Task data

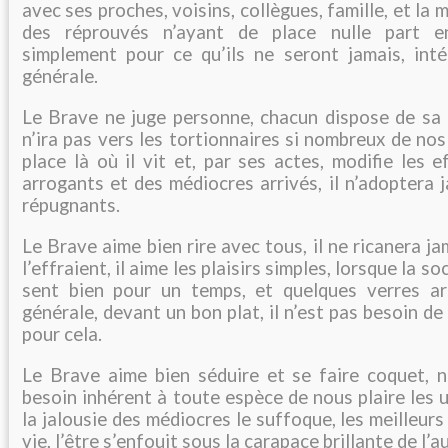
avec ses proches, voisins, collègues, famille, et la m
des réprouvés n’ayant de place nulle part en
simplement pour ce qu’ils ne seront jamais, inté
générale.
Le Brave ne juge personne, chacun dispose de sa c
n’ira pas vers les tortionnaires si nombreux de nos
place là où il vit et, par ses actes, modifie les 
arrogants et des médiocres arrivés, il n’adoptera 
répugnants.
Le Brave aime bien rire avec tous, il ne ricanera j
l’effraient, il aime les plaisirs simples, lorsque la 
sent bien pour un temps, et quelques verres ar
générale, devant un bon plat, il n’est pas besoin d
pour cela.
Le Brave aime bien séduire et se faire coquet, 
besoin inhérent à toute espèce de nous plaire les u
la jalousie des médiocres le suffoque, les meilleurs
vie, l’être s’enfouit sous la carapace brillante de l’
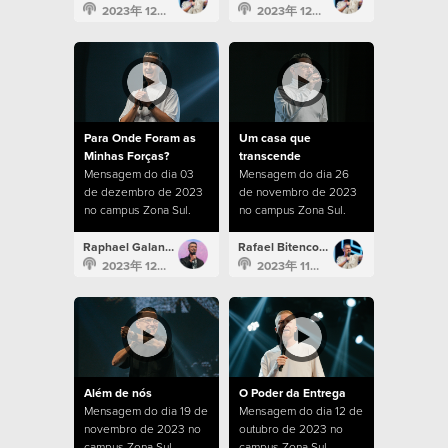
2023年 12月 25日
2023年 12月 10日
Para Onde Foram as
Um casa que
Minhas Forças?
transcende
Mensagem do dia 03
Mensagem do dia 26
de dezembro de 2023
de novembro de 2023
no campus Zona Sul.
no campus Zona Sul.
Raphael Galante
Rafael Bitencourt
2023年 12月 3日
2023年 11月 26日
Além de nós
O Poder da Entrega
Mensagem do dia 19 de
Mensagem do dia 12 de
novembro de 2023 no
outubro de 2023 no
campus Zona Sul.
campus Zona Sul.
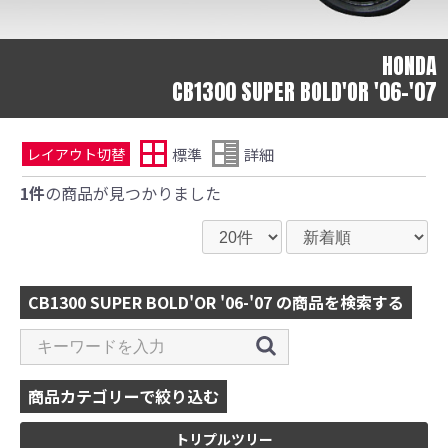
HONDA
CB1300 SUPER BOLD'OR '06-'07
標準
詳細
レイアウト切替
1件
の商品が見つかりました
CB1300 SUPER BOLD'OR '06-'07 の商品を検索する
商品カテゴリーで絞り込む
トリプルツリー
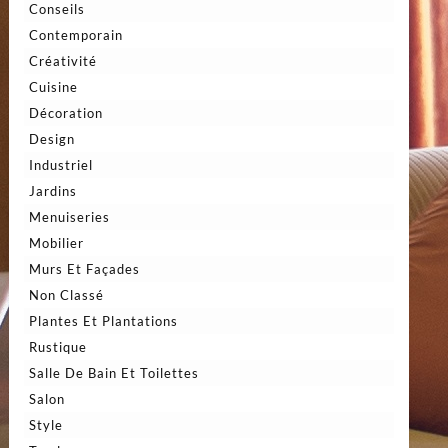
Conseils
Contemporain
Créativité
Cuisine
Décoration
Design
Industriel
Jardins
Menuiseries
Mobilier
Murs Et Façades
Non Classé
Plantes Et Plantations
Rustique
Salle De Bain Et Toilettes
Salon
Style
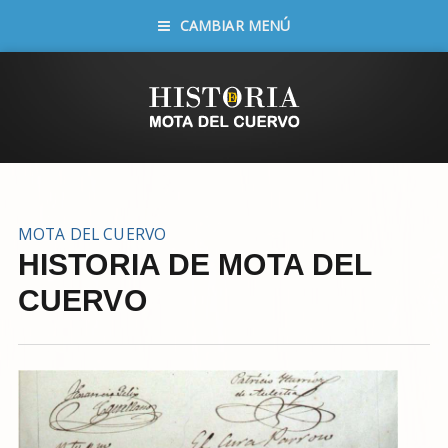
CAMBIAR MENÚ
MOTA DEL CUERVO
HISTORIA
DE MOTA DEL
CUERVO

What this task involves
Please, without any pictures, print each entry exactly.

Response to this task
avec ses proches, voisins, collègues, famille, et la m
des réprouvés n’ayant de place nulle part en
simplement pour ce qu’ils ne seront jamais, inté
générale.
Le Brave ne juge personne, chacun dispose de sa c
n’ira pas vers les tortionnaires si nombreux de nos
place là où il vit et, par ses actes, modifie les 
arrogants et des médiocres arrivés, il n’adoptera 
répugnants.
Le Brave aime bien rire avec tous, il ne ricanera j
l’effraient, il aime les plaisirs simples, lorsque la 
sent bien pour un temps, et quelques verres ar
générale, devant un bon plat, il n’est pas besoin d
pour cela.
Le Brave aime bien séduire et se faire coquet, 
besoin inhérent à toute espèce de nous plaire les u
la jalousie des médiocres le suffoque, les meilleurs
vie, l’être s’enfouit sous la carapace brillante de l’
2023年 12月 25日
2023年 12月 10日
Para Onde Foram as
Um casa que
Minhas Forças?
transcende
Mensagem do dia 03
Mensagem do dia 26
de dezembro de 2023
de novembro de 2023
no campus Zona Sul.
no campus Zona Sul.
Raphael Galante
Rafael Bitencourt
2023年 12月 3日
2023年 11月 26日
Além de nós
O Poder da Entrega
Mensagem do dia 19 de
Mensagem do dia 12 de
novembro de 2023 no
outubro de 2023 no
campus Zona Sul.
campus Zona Sul.
HONDA
CB1300 SUPER BOLD'OR '06-'07
標準
詳細
レイアウト切替
1件
の商品が見つかりました
CB1300 SUPER BOLD'OR '06-'07 の商品を検索する
商品カテゴリーで絞り込む
トリプルツリー
Conseils
Contemporain
Créativité
Cuisine
Décoration
Design
Industriel
Jardins
Menuiseries
Mobilier
Murs Et Façades
Non Classé
Plantes Et Plantations
Rustique
Salle De Bain Et Toilettes
Salon
Style
CAMBIAR MENÚ
MOTA DEL CUERVO
HISTORIA
DE MOTA DEL
CUERVO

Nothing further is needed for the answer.